Life… Life is good these days, here on Earth.
It was worth it.
His left arm twinges.
And there’s a low hum in his ear.
“Still set on ignoring me, are you, brat ?”
Gohan does not flinch - he just keeps on humming along the familiar notes of the lullaby he learned from his mother back when he was only about three years-old, one he’s taken to often murmur to himself while studying or training or cooking - and the only sign that he’s hearing the voice at all, much less acknowledging it, is the low simmer of aggravation that blankets his thoughts for a moment.
“You ought to stop with this denial, really.
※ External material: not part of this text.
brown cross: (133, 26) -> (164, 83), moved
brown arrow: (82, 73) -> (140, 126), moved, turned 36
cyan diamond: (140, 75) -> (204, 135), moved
Don’t you know it’s not healthy to keep it all in ? Always better to let it go.”
And the simmer flits closer to a boil, for a fraction of a second, before Gohan forces it back down. Its target does not seem to perceive the shift. If he does, he does not comment on it, still more focused on the words leaving his mouth than anything that doesn't pertain to his own self. He's nothing if not consistent.
“You seem to be getting used to this too, for all your pretending, yes ? No more squeaks, or flinching, not even a little twitch anymore, ”, and he hums, as though contemplative, like this is just a normal everyday exchange. “ Am I losing my touch, do you think, Gohan ? ” and the question is barely one, and he keeps going without leaving any space for an answer, something they both know Gohan wouldn't have given him anyways. “ You used to be oh so scared of me. ”
He’s not wrong, Gohan supposes, though he does not let the thought form into solid enough of an image to be perceived by the other - in the way he’d learned to shield his thoughts from Piccolo and Dendé, the former through intensive training back when he was a toddler and the latter so that the new guardian wouldn’t be plagued by distractions every time Gohan began to think a little too loud.
He used to be scared.
He used to get angry too.
Nowadays, he finds he’s just tired.
The boy dries his hands, the dishes neatly stacked into the cupboard, and wipes down the little counter of their kitchen one last time before he nods to himself. Everything is spotless, save for the pan with charred residue stuck to its bottom, and he’ll tackle it in the morning. He shuts off the light and slips back into the living room to join his mother instead.
For the next few minutes, as he leans over the back of the couch and kisses his mother’s cheek, and then fondly endures her own cheek pinching in return, there is blessed quiet - both in and out of his head.
Of course, like all things - some of them bad, most of them good - it does not last.
Shame the same cannot be said for Cell.
“ Hell really isn't all it was made out to be. ”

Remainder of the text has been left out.